§ What you have to do
Copy the data exactly. Images are the one exception.

§ Source data
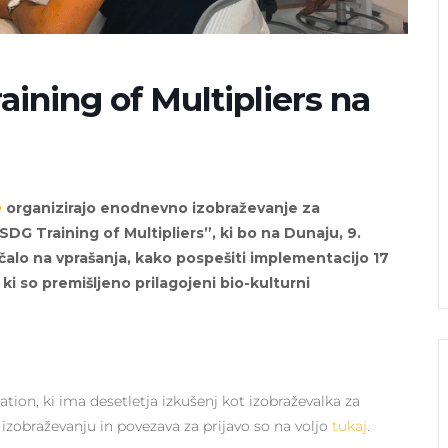
ining of Multipliers na
O
organizirajo enodnevno izobraževanje za
“SDG Training of Multipliers”, ki bo na Dunaju, 9.
alo na vprašanja, kako pospešiti implementacijo 17
 ki so premišljeno prilagojeni bio-kulturni
ation, ki ima desetletja izkušenj kot izobraževalka za
 izobraževanju in povezava za prijavo so na voljo
tukaj
.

§ Expected output
ining of Multipliers na
O
organizirajo enodnevno izobraževanje za
“SDG Training of Multipliers”, ki bo na Dunaju, 9.
alo na vprašanja, kako pospešiti implementacijo 17
 ki so premišljeno prilagojeni bio-kulturni
ation, ki ima desetletja izkušenj kot izobraževalka za
 izobraževanju in povezava za prijavo so na voljo
tukaj
.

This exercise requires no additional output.